Java has been chosen as the language in which the tool will be implemented primarily for the following reasons:
- The author has more experience with Java;
- Java is native OOP, therefore more natural for implemenenting data structures;
- Java is almost as portable as a web based solution and faster.
Rules: Encoding and Implementing
Deciding on how to encode the rules and then how to incorporate them into the program is complex. The requirements for the rules are thus:
- They should be simple for a user to describe;
- They should be simple for the program to interpret and use.
Initially, these two objectives are apparently mutually exclusive. The first is relativley straight forward, near-natural language would be enough. For instance, take the /\-elimination-1 rule. It could be described in the following manner, where pn is a propositional atom:
p1 AND p2 GIVES p1
However, getting Java to interpret this into something meaningful to it will be harder. An other (absurd) option would be to make the user, given a strict set of guidelines, write the rule out in Java. Instead, the former or an implementation similar to the former is the more viable option. The problem is how to convert this into Java code. There are two options:
- The rules are encoded in such a general way that they can simply be read in from a file and slot straight into the program;
- The rules are complied into Java code at runtime and form a seperate class.

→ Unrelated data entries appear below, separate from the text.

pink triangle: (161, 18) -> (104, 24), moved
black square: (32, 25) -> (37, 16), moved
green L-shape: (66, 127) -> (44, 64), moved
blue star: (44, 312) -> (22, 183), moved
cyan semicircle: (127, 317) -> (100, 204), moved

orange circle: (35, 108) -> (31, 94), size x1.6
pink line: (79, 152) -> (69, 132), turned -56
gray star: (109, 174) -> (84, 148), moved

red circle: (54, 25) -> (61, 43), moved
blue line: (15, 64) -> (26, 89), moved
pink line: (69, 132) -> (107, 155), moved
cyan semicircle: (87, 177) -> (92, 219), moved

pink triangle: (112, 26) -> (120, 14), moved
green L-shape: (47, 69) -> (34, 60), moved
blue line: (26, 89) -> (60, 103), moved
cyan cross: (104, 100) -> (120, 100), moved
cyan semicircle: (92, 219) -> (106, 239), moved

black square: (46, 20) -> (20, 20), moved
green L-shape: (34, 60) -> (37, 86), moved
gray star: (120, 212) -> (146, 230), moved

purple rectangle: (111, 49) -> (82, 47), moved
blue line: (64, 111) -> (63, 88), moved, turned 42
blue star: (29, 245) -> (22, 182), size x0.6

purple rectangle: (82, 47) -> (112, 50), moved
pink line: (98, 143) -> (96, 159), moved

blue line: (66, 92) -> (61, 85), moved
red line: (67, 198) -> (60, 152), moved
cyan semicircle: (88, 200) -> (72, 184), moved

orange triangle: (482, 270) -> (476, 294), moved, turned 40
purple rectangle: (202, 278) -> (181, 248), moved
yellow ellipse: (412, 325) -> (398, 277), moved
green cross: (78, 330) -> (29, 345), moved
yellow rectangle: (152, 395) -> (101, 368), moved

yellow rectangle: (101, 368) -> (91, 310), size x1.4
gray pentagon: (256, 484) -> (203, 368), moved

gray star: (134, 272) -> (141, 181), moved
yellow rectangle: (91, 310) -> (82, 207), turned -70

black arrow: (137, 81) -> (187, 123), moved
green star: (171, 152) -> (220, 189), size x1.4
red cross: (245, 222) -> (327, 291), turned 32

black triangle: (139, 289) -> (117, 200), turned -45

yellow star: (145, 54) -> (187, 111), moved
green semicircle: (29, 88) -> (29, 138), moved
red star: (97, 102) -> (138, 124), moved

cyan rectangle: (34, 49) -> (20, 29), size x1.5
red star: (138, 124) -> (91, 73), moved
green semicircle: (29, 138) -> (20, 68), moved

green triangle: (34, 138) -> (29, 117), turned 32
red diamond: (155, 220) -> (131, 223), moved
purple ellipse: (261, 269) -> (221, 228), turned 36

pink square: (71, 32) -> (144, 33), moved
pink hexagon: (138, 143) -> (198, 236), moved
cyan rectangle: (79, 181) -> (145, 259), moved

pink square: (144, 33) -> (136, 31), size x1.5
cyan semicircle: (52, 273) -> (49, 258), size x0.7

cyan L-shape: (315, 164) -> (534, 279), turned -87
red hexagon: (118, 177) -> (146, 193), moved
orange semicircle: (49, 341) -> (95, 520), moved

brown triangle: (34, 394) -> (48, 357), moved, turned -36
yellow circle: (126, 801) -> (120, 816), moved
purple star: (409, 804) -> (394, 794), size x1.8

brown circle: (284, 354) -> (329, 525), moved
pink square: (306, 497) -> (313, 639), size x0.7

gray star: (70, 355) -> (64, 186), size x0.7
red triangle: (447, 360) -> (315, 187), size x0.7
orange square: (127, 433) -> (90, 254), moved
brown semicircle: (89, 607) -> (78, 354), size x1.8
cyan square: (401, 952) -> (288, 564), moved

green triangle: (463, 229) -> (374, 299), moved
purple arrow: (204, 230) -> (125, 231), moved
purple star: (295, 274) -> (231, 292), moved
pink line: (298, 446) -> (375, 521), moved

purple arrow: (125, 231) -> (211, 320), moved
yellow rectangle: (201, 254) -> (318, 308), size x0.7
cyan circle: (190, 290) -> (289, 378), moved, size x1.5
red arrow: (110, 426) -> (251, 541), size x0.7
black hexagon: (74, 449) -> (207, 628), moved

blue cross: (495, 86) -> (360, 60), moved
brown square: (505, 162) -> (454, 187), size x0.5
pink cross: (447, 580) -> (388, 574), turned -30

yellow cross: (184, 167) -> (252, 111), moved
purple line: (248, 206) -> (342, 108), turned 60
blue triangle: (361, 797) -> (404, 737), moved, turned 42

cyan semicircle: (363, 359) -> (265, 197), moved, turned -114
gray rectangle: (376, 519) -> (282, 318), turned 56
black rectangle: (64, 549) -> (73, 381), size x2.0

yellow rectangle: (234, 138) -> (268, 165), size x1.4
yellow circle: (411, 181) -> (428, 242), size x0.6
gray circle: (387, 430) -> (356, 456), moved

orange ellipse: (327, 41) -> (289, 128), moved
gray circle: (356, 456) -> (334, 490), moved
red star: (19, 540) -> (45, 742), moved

If the user is to be given any degree of flexibility, the first option seems highly unlikely. The second, however, seems to hold more potential. If a grammar can be formed to suitably describe any propositional logic rule, a compiler could be designed and included with the tool to take the written rules, parse them and compile them into a class that could load upon run time.
Preliminary investigations suggest that implementing a grammar to represent a rule would not be overly complex. Below is the first few lines of what such a grammar may look like in Bachus-Naur Form (BNF).
Once a grammar has been defined, a tool such as JavaCC can be used to create a program that takes a file as input and produces Java code as output. Once compiled, this code will form the rules section of the program.
As discussed in a previous entry, trees seem to be the most natural way of representing a formula within the program. To store multiple formula and to introduce a notion of scope, the following diagram illustrates how linked lists could be used.
Note that individual formulas here are represented in postfix notation; achieved by doing a post-order traversal on a tree such as the one given below. The red lines indicate a linked list where a box has been opened in the proof. The green lines are pointers from each element of the list to an item in the GUI. Elements of a linked list can only interact with elements from the same linked list of from elements from a linked list above. This introduces the required notion of scope. As an element is deleted from a linked list, the pointer from the GUI to the element remains and indeed can be reconnected if an error has been made.
This rule is one of the more complex to implement, so some thought has been dedicated to how it and others like it will be implemented. The proposed solution is thus. When a user selects a line of the form p1 \/ p2 and then selects the \/-elimination rule, two boxes will open, one on top of each other; one for p1 and another for p2.